Megan shares how musical sensation and pop culture favourite, Chlöe Bailey’s expression has affected and inspired her as a Black woman.

A B&W collage of Chloe Bailey

Chlöe’s musicality and performance style has inspired and shifted me into focus.

In September, the algorithm blessed me with a YouTube clip of Chlöe Bailey joining H.E.R. on stage at the latter’s 2021 Lights On Festival in New York, USA, to perform Led Zeppelin’s Black Dog. Chlöe — one half of the critically acclaimed R&B duo Chlöe x Halle — had just released her first solo single, Have Mercy, and was garnering infamy as a solo act. Now, this was not my first encounter with the artist — I have always been a Chlöe x Halle fan — but by the end of this specific video, I was in awe of Chlöe in her singularity. This awe spurred me into research so I could encapsulate the rush I had just felt into writing.

Writing and research can often be a rabbit hole, and I fell deep into the controversy and conversation that this young woman — and more specifically her image — has cultivated. Soon enough, that was the shape that my article started to take: I wanted to defend Chlöe’s dignity and her right to her choice of expression, and shun everyone who thought they had a right to say otherwise, as though I were her white knight or something. But that, for me, became a part of the problem; it was this centredness with what she wore, how “sexually” she was either portraying herself or being perceived, that ended up undermining my entire article. I had fallen prey to the same narratives, even in my reaction to them, and it made me sick. 
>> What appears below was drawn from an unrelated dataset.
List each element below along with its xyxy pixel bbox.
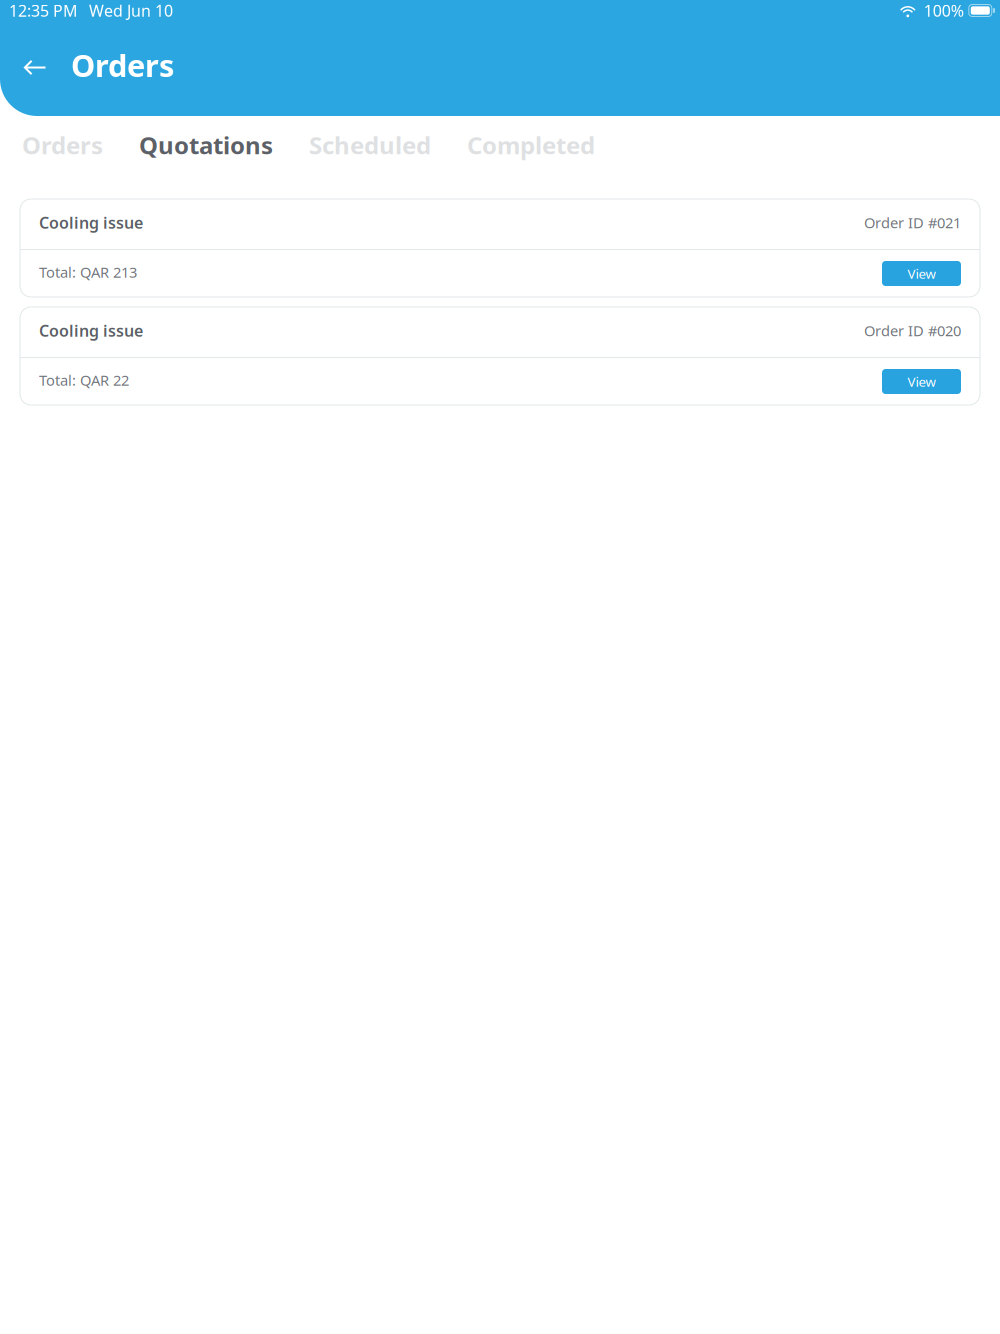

A B&W collage of Chloe Bailey

I deleted my draft and started again. I asked myself why I had set out to write about her in the first place. She is on people’s minds and lips for various reasons, sure, but why is she on mine? The reason she had fascinated me was an incredibly simple one: she was a rockstar, and I felt like I hadn’t witnessed one lately. Her prowess and stage presence confounded me completely. The confidence she brought to the stage was breathtaking. The ease with which she marched onto it was like a paradox. She interacted with hundreds of strangers like it was intrinsic to her nature. She owned the crowd with her high energy and moved with the music like she and the music were one entity. In an interview, Chlöe said, “My love life is music,” and it was crystal clear on that stage.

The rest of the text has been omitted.